Metcalfe's Law states that the value of a communications network is proportional to the square of the number of connected things. That is, as you add more things to a network, the value of the network increases quite a bit faster than you add things. Metcalfe's Law is true.
The value of Things are often dramatically enhanced by metadata. My name has not much value. My name together with a cloud of demographic data and some information about my shopping habits is surprisingly valuable.
A piece of Art without an idea, and without a use (see here for the precise details of the rather specific and perhaps unorthodox way I am using these two words) has little to no value. Add in a good idea and some use and your Art becomes pretty valuable, potentially in terms of money and certainly as a cultural artifact.

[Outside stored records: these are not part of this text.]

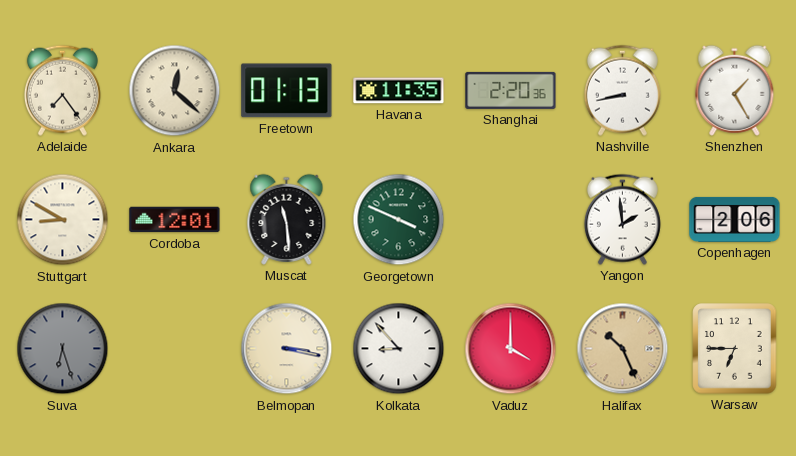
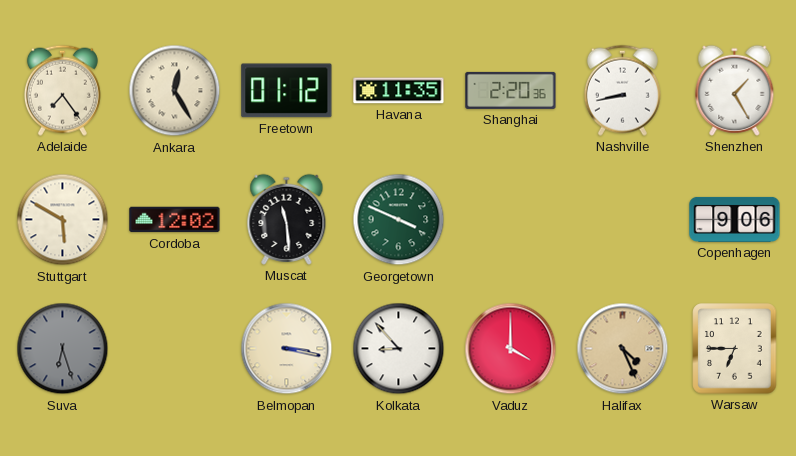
Ankara: 12:22 -> 12:25
Freetown: 01:13 -> 01:12
Stuttgart: 8:50 -> 5:50
Cordoba: 12:01 -> 12:02
Yangon: 1:59 -> none
Copenhagen: 2:06 -> 9:06
Halifax: 10:26 -> 4:26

There is a common fallacy which is produced by all these things, and many similar and related things. That fallacy is that when some factor, X, adds a great deal of value to Y, whatever you mean by value, then it follows that Y has low value. Especially among people who are in the business of X, there is a strong tendency to overvalue X and undervalue Y. The root of the fallacy lies in forgetting that, without Y, X's value collapses. The value in the add-on factor is second-order, and built on the value of the underlying Things.
We see this in Art. The central idea of Conceptual Art is essentially the statement that the Art Object itself is stupid and irrelevant. A great deal of modern art, whether conceptual or otherwise, partakes of this notion. A show of pictures can be of terrible, uninteresting, repetitive pictures, but with a great Artist's Statement it's a success,
We see this in the technology industry, we have endless millions being spent on things which boil down to the idea that the metadata or the interconnectedness is as valuable, or more valuable, than the Thing Itself. We lose sight of the fact that this value, while real and large, is second-order value. Without the Thing Itself, the structure collapses, and there is no value.
The information about my shopping habits and demographics has a value, to be sure. That value has a very strict upper bound: It is not and never will be worth more money that I am going to spend. In reality the upper bound is a very very small fraction of the amount I am willing to spend. Nobody but a fool would spend $100 in order to sell me $100 worth of products. There are fools, to be sure, but they don't stay in business long.
The shell game works a bit better in Art where the value is all perception anyways. It's still a shell game.
We see this game being played out in popular photography as well. On some picture sharing sites, the object appears to be to get your pictures to be popular. You'd like them to be Trending or Explored, or Most Liked or whatever. The way you do this is by making a pretty good picture, but more importantly a picture that hits the locally accepted standards, and then most importantly of all by marketing the hell out of it and yourself. Follow/Friend everyone. Like and +1 everything. Add your picture to as many groups or whatever as you can. Get it out there.
It doesn't really have to be that good, it just has to be well connected, and then you win the game.
And then you can take your winnings from the game and go... um. Well you't do anything with them. But it feels good.